Recoding can be of two types:

a. Recoding into a same variable that replaces the original variable having discrete raw data
b. Recoding into a different variable that creates a new variable in addition to the original variable

The process and the end result for “Recoding into same variable” and “recoding into different variable” is same except only one step which is shown in the steps below:

Recoding into different variable

We most often want to recode into different variable because we will have two different variables as the end product.

Original variable with the quantitative raw data for other purposes like calculating mean, median, mode, standard deviation, variance, plotting histogram etc.
 Recoded variable which can be used to form frequency tables as well as correlate with other variables for hypothesis testing (such as chi-square test between age group and marital status)

  1. first we have to determine which variable should be recoded. I will show the steps with reference to the sample data file “demo.sav” which is in the installation directory when we install the software in our computer. Note that the variable should be quantitative which means that the data entered should only be the numbers such as “age”, “weight in kg”, “systolic blood pressure”, “income in dollars” etc.
  2. Click on "transform" and click on "recode into different variable"
  3. Select the desired variable and move it to the right box as shown in the picture. I selected age here which is a numeric variable.After that in the output variable box, write the name of the variable to be formed after recoding. Note that the variable name can not have space, so I wrote "aggrp". The explanation of the variable can be written in label box as "age group" as shown in the picture,

 4. Click on change and you see the following (I have highlighted the change as yellow)
5. After that click on old and new values and you see the following dialog box, in the box, select "range" and insert the lower and upper limit of the first group there. In the picture, 0 is the lower limit and 20 is the upper limit. It depends on your data set. In the right hand side, insert any numeric code for that group. For convenience, start with "1". Note that you can not use any letters or symbols here but only the numbers.

6. When you click on add and you see the following change:
7. After that in the range, fill another lower and upper limit for next category such as 21 through 40 and in the value, type 2, and then click add. Keep on adding and finally you see the following box. Note that you can also use the options "range, LOWEST through value" to create your first category and "Range, value through HIGHEST" to create your last category.
8. The number of groups and the group width depends on your data as well as your study objectives. After that click on continue and click on ok.
9. After that when you click on analyze, descriptive statistics and frequency, you see the following table.You can see the new variable "age group" in the list of variables and it is on the bottom of the list. Note that there should be tick mark in "display frequency tables" which is there by default.
10. Move the variable to the right box by clicking on arrow in the middle.
11. Click on ok and you see the following table
12. In the table, you can see that the values 1, 2, 3, and 4 are seen which were used by us during recoding of the variables, 1 means "0-20", 2 means "21-40", 3 means "41-60" and 4 means "61-80". 5 didn't show here because there was no any person of age more than 80 years.

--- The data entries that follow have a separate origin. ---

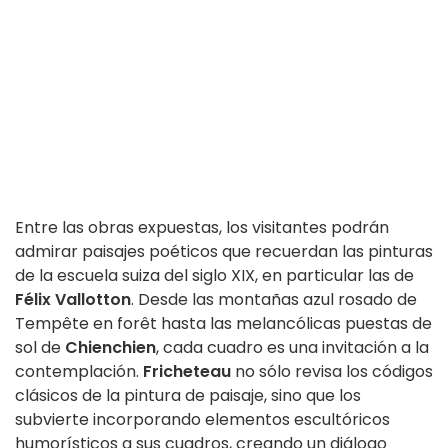
Entre las obras expuestas, los visitantes podrán
admirar paisajes poéticos que recuerdan las pinturas
de la escuela suiza del siglo XIX, en particular las de
Félix Vallotton
. Desde las montañas azul rosado de
Tempête en forêt hasta las melancólicas puestas de
sol de
Chienchien
, cada cuadro es una invitación a la
contemplación.
Fricheteau
no sólo revisa los códigos
clásicos de la pintura de paisaje, sino que los
subvierte incorporando elementos escultóricos
humorísticos a sus cuadros, creando un diálogo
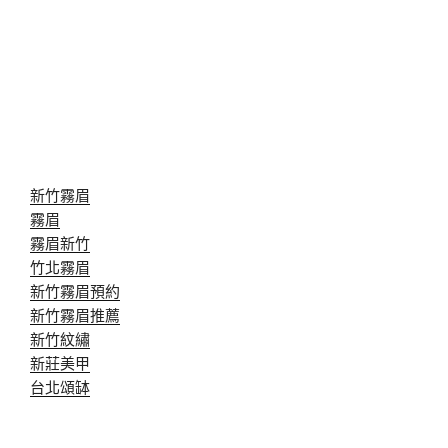
新竹霧眉
霧眉
霧眉新竹
竹北霧眉
新竹霧眉預約
新竹霧眉推薦
新竹紋繡
新莊美甲
台北頌缽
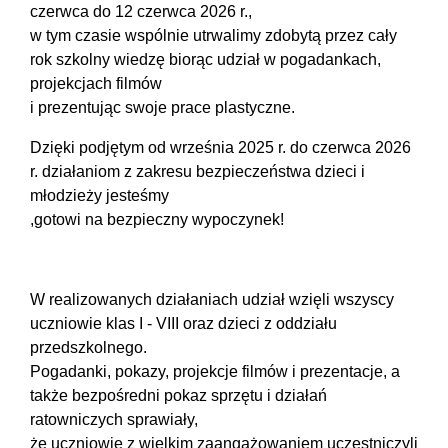
czerwca do 12 czerwca 2026 r.,
w tym czasie wspólnie utrwalimy zdobytą przez cały
rok szkolny wiedzę biorąc udział w pogadankach,
projekcjach filmów
i prezentując swoje prace plastyczne.
Dzięki podjętym od września 2025 r. do czerwca 2026
r. działaniom z zakresu bezpieczeństwa dzieci i
młodzieży jesteśmy
,gotowi na bezpieczny wypoczynek!
W realizowanych działaniach udział wzięli wszyscy
uczniowie klas I - VIII oraz dzieci z oddziału
przedszkolnego.
Pogadanki, pokazy, projekcje filmów i prezentacje, a
także bezpośredni pokaz sprzętu i działań
ratowniczych sprawiały,
że uczniowie z wielkim zaangażowaniem uczestniczyli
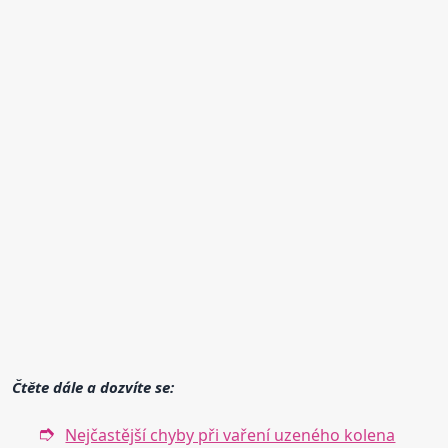
Čtěte dále a dozvíte se:
Nejčastější chyby při vaření uzeného kolena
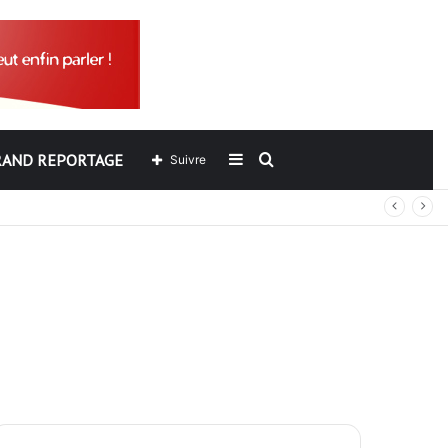
RAND REPORTAGE
Sidebar
Rechercher
Suivre
out
(barre
latérale)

13.  If we want to see different type of output like "0-20" and "21-40" instead of 1 and 2, we have to carry out further steps as below.

Go to variable view of your data viewer window and scroll to the bottom, you will see the variable named "age group" or any variable that you just created by recoding.

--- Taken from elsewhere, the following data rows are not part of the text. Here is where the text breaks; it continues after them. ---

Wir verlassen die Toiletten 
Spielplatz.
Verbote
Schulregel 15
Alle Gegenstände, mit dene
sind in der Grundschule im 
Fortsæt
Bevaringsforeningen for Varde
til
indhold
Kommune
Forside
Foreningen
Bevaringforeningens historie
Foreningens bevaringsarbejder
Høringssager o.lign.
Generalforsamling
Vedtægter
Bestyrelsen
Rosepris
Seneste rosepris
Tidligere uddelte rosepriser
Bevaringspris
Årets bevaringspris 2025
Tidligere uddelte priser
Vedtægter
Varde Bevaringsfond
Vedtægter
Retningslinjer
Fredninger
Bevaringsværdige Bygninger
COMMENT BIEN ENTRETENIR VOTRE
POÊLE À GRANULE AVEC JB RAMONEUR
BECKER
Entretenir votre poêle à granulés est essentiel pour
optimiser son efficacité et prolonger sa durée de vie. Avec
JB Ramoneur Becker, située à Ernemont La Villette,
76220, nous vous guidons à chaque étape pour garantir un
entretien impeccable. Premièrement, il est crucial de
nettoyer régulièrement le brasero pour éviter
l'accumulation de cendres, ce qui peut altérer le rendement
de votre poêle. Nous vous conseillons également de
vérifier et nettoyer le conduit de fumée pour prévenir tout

14. Click on "none" button under the column "value" of the variable "aggrp" and you will see the following box
15. Click on add and repeat the steps by adding 2 for 21-40, 3 for 41-60 and 4 for 61-80, you see the following table.
16. Click on "ok".
17 Now, click on analyze, descriptive statistics and frequencies and move the "age group" to the right. The age group might already be on the right if you recently did it. And then click ok, you will see the revised output with the desired categories as below.
18. Note that the original variable "age" is also still there which can be used for other quantitative purposes such as calculation of measures of central tendency and dispersion, generation of histograms as well as application in parametric tests such as student's t-test.

Good luck and see you in the next tutorial.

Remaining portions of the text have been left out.